Laziness is all around us, but it’s often hard to spot. Often it’s cloaked in a frenzy of busyness. We see it everyday.

  • It’s the tired old email campaign–poorly written, poorly executed, poor follow up (If you want to see me rail, read “The Email Query.“)
  • It’s not preparing for the sales call. After all, we’ve made 100′s of them, we’re fast, we’re nimble, we can shoot from the lip. And if we didn’t accomplish what we wanted, we can just arrange another meeting.
  • It’s pitching our products rather than helping our customers solve their problems. Why take the time to learn our customers’ business and how we can help them. We get paid on what we sell.
  • It’s not prospecting. Prospecting is marketing’s job–they just need to get the right leads–people ready to issue a PO!
  • It’s not following the sales process, instead, just letting the deal take it’s own time. We know the sales process maximizes our ability to win, shortens our deal cycle, and maximizes our margins.
  • It’s being so consumed by activity that we don’t take the time to plan. We’re just to busy doing things or making ourselves look busy to keep our manager’s off our backs.
  • It’s letting the competition set the agenda, not leading the customer yourself.
  • It’s not having a healthy pipeline. We load our pipeline with garbage–then we keep busy going after bad deals.
  • It’s chasing bad deals, deals outside our sweet spot, unqualified deals. At least there’s a lot of activity. If we start chasing quality deals, then we might need to find more, which means we have to prospect, which……
  • It’s not fulfilling commitments you’ve made to the customer, or being slow in responding.
  • It’s making excuses. We’re working hard, but marketing is not giving us leads, customers are dragging their feet, they don’t have any budget, our products aren’t competitive, our prices our too high, managers don’t understand us.
  • It’s not continuing to learn and develop. We’ve gone through training before, why waste our time on more training?
  • And on and on and on…..

I have a couple of big complaints about laziness. I think the biggest is laziness just takes too much time and effort! I’d rather just get things done.

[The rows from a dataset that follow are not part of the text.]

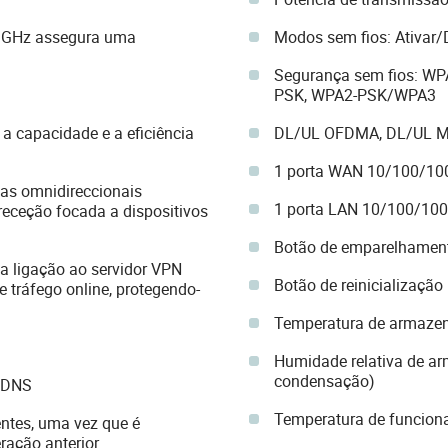
3 GHz assegura uma
Modos sem fios: Ativar/
Segurança sem fios: W
PSK, WPA2-PSK/WPA3
a capacidade e a eficiência
DL/UL OFDMA, DL/UL MU
1 porta WAN 10/100/1
nas omnidireccionais
1 porta LAN 10/100/10
eceção focada a dispositivos
Botão de emparelhamen
a ligação ao servidor VPN
Botão de reinicialização
e tráfego online, protegendo-
Temperatura de armazen
Humidade relativa de 
condensação)
DDNS
Temperatura de funcion
entes, uma vez que é
ração anterior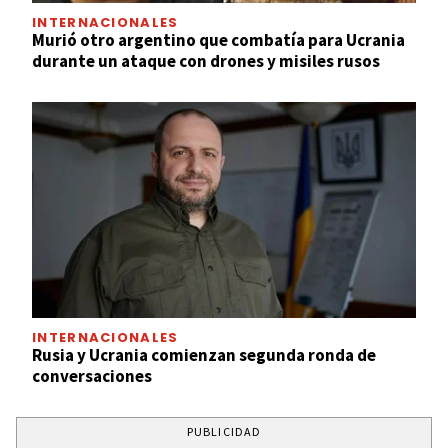
INTERNACIONALES
Murió otro argentino que combatía para Ucrania
durante un ataque con drones y misiles rusos
INTERNACIONALES
Rusia y Ucrania comienzan segunda ronda de
conversaciones
PUBLICIDAD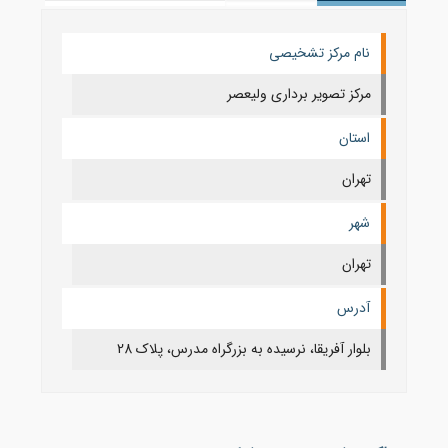
نام مرکز تشخیصی
مرکز تصویر برداری ولیعصر
استان
تهران
شهر
تهران
آدرس
بلوار آفریقا، نرسیده به بزرگراه مدرس، پلاک 28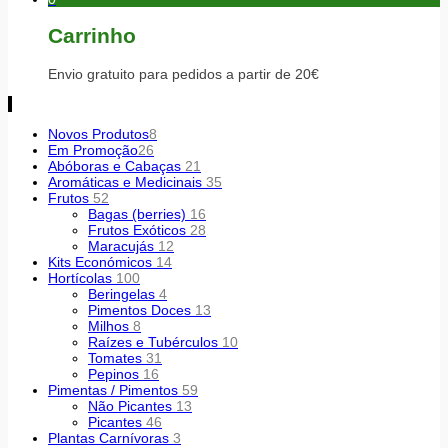
Carrinho
Envio gratuito para pedidos a partir de 20€
Novos Produtos
8
Em Promoção
26
Abóboras e Cabaças
21
Aromáticas e Medicinais
35
Frutos
52
Bagas (berries)
16
Frutos Exóticos
28
Maracujás
12
Kits Económicos
14
Hortícolas
100
Beringelas
4
Pimentos Doces
13
Milhos
8
Raízes e Tubérculos
10
Tomates
31
Pepinos
16
Pimentas / Pimentos
59
Não Picantes
13
Picantes
46
Plantas Carnívoras
3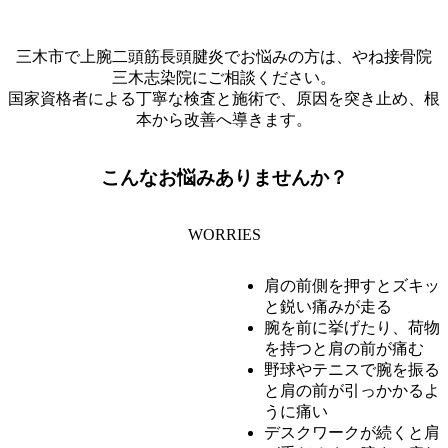
三木市で上腕二頭筋長頭腱炎でお悩みの方は、やね接骨院
三木志染院にご相談ください。
国家資格者による丁寧な検査と施術で、原因を突き止め、根
本から改善へ導きます。
こんなお悩みありませんか？
WORRIES
肩の前側を押すとズキッ
と鋭い痛みが走る
腕を前に挙げたり、荷物
を持つと肩の前が痛む
野球やテニスで腕を振る
と肩の前が引っかかるよ
うに痛い
デスクワークが続くと肩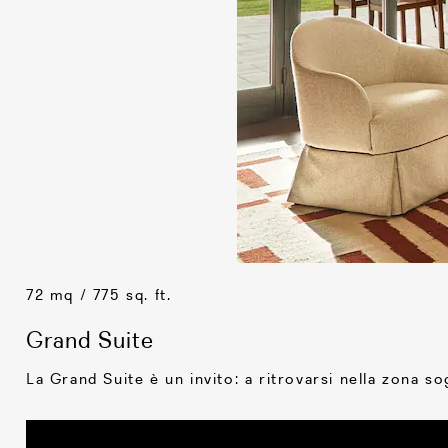
72 mq / 775 sq. ft.
Grand Suite
La Grand Suite è un invito: a ritrovarsi nella zona sog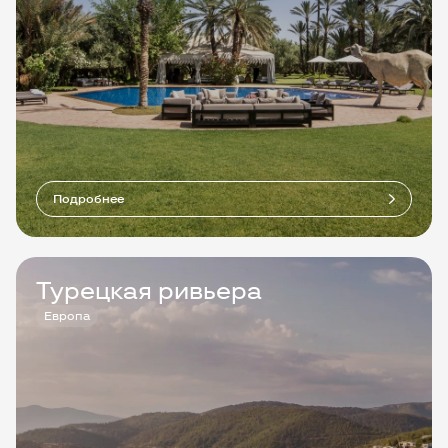
Подробнее
Турецкая ривьера
Европа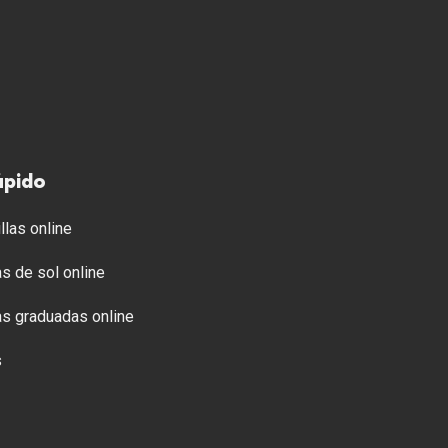
ápido
llas online
s de sol online
s graduadas online
s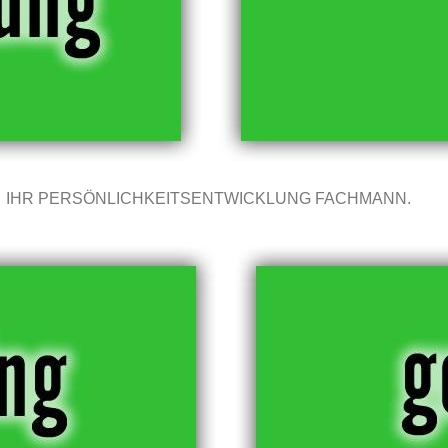
IHR PERSÖNLICHKEITSENTWICKLUNG FACHMANN.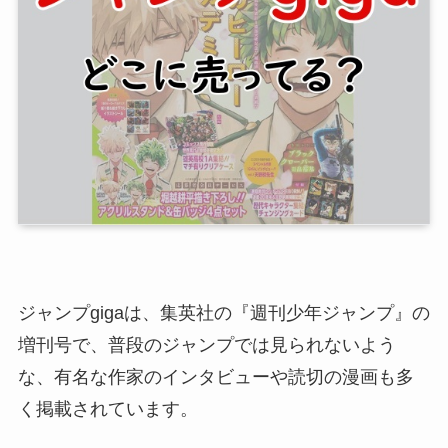
ジャンプgigaは、集英社の『週刊少年ジャンプ』の
増刊号で、普段のジャンプでは見られないよう
な、有名な作家のインタビューや読切の漫画も多
く掲載されています。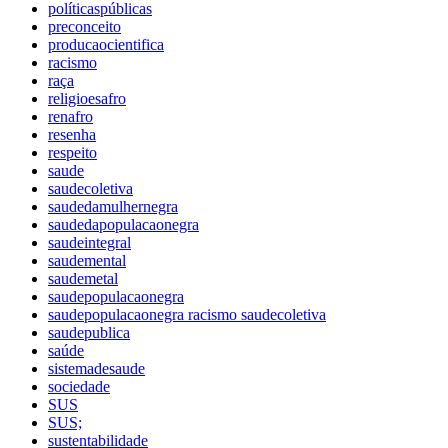
políticaspúblicas
preconceito
producaocientifica
racismo
raça
religioesafro
renafro
resenha
respeito
saude
saudecoletiva
saudedamulhernegra
saudedapopulacaonegra
saudeintegral
saudemental
saudemetal
saudepopulacaonegra
saudepopulacaonegra racismo saudecoletiva
saudepublica
saúde
sistemadesaude
sociedade
SUS
SUS;
sustentabilidade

It takes a lot of time to do things wrong, or poorly, then spending the time fixing it. It takes a lot of time to make excuses, whether they are to our customers, peers, or managers. It takes a lot of time getting back in to see the customer, because we didn’t ask them the right questions in the first place. It takes a lot of time and effort convincing the customer we won’t waste their time this time. It takes a lot of time to chase bad deals, calling on the customer, hoping, wishing, crossing our fingers, hoping some sort of miracle will happen. It takes a lot of time and effort trying to look like we are actually accomplishing something.

I guess I’m just too lazy to be a lazy sales person, I just want to get things done, then hit the waves to surf or the road with my bike — or do a few more deals to earn some more money.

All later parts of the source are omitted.